Thrombocytopenia (reduced platelet count) is a major limiting factor in the treatment of chronic hepatitis C with interferon preparations. This is particularly true for individuals with advanced disease because of a combination of factors that include: 1) reduced thrombopoietin production by the diseased liver, 2) hypersplenism and 3) actions of interferon per se:
The use of a Cox II inhibitor like rofecoxib (Vioxx) is known to inhibit the inflammatory and vasoconstriction actions of prostacyclin but has little or no effect on prostaglandin production and any adverse effect on iNOS and the production of NO, actions that are inhibited by nonselective NSAIDS.
The aim of the present short-term pilot study was to define the effect of rofecoxib combined with Pegasys as compared to Pegasys therapy alone for chronic hepatitis C on platelet numbers and the expected decline in platelet numbers associated with Pegasys therapy.
18 subjects with chronic hepatitis C documented by positivity for anti-HCV, HCV-RNA and abnormal liver injury tests and a liver biopsy consistent with chronic hepatitis C were treated with Pegasys 180ug SQ weekly plus daily oral rofecoxib (12.5mg/day) (n = 9) or Pegasys alone (n = 9) for 8 weeks.
The changes in Hgb, WBC, platelet count, serum ALT, AST, BUN, creatinine and viral load were assessed weekly in both groups.
No differences in the levels of Hgb or WBC counts were evident between the two groups treated with Pegasys.

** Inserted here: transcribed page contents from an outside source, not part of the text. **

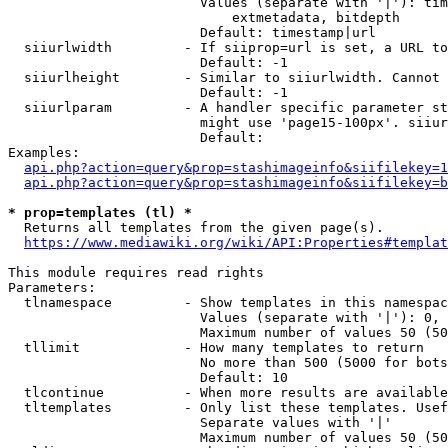
                        Values (separate with '|'): tim
                            extmetadata, bitdepth

                        Default: timestamp|url

  siiurlwidth         - If siiprop=url is set, a URL to
                        Default: -1

  siiurlheight        - Similar to siiurlwidth. Cannot 
                        Default: -1

  siiurlparam         - A handler specific parameter st
                        might use 'page15-100px'. siiur
                        Default: 

Examples:

api.php?action=query&prop=stashimageinfo&siifilekey=1
api.php?action=query&prop=stashimageinfo&siifilekey=b
* prop=templates (tl) *
  Returns all templates from the given page(s).

https://www.mediawiki.org/wiki/API:Properties#templat
This module requires read rights

Parameters:

  tlnamespace         - Show templates in this namespac
                        Values (separate with '|'): 0, 
                        Maximum number of values 50 (50
  tllimit             - How many templates to return

                        No more than 500 (5000 for bots
                        Default: 10

  tlcontinue          - When more results are available
  tltemplates         - Only list these templates. Usef
                        Separate values with '|'

                        Maximum number of values 50 (50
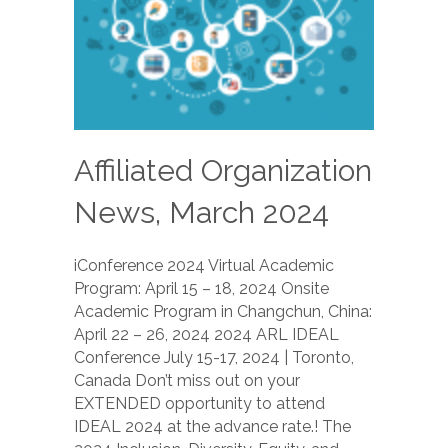
Affiliated Organization
News, March 2024
iConference 2024 Virtual Academic
Program: April 15 – 18, 2024 Onsite
Academic Program in Changchun, China:
April 22 – 26, 2024 2024 ARL IDEAL
Conference July 15-17, 2024 | Toronto,
Canada Don’t miss out on your
EXTENDED opportunity to attend
IDEAL 2024 at the advance rate.! The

Similarly, no change in the serum ALT, AST, BUN and creatinine levels were observed between the 2 groups.
In contrast, the platelet count declined from a mean baseline value of 193±13 in the group treated with Pegasys and rofecoxib such that at 8 weeks, the value was 162±12, a 16% decline. The decline in platelet count in the group not using rofecoxib was 41% with a reduction in platelets from 166 ±18 to a value of 89±11. (All comparisons p<0.005).
These data demonstrate that rofecoxib, when used in combination with Pegasys to treat advanced chronic hepatitis C, results in a highly significant reduction in the decline in platelet numbers associated with Pegasys therapy. Importantly, this platelet sparing effect of rofecoxib is not associated with an alteration in the values for Hgb, WBC, BUN or creatinine.
This suggests that patients with advanced disease (stage 3 or 4), who have baseline thrombocytopenia, should be treated with rofecoxib as well as Pegasys in an effort to avoid high-grade thrombocytopenia that might limit the dose or duration of Pegasys therapy when used alone to treat chronic hepatitis C.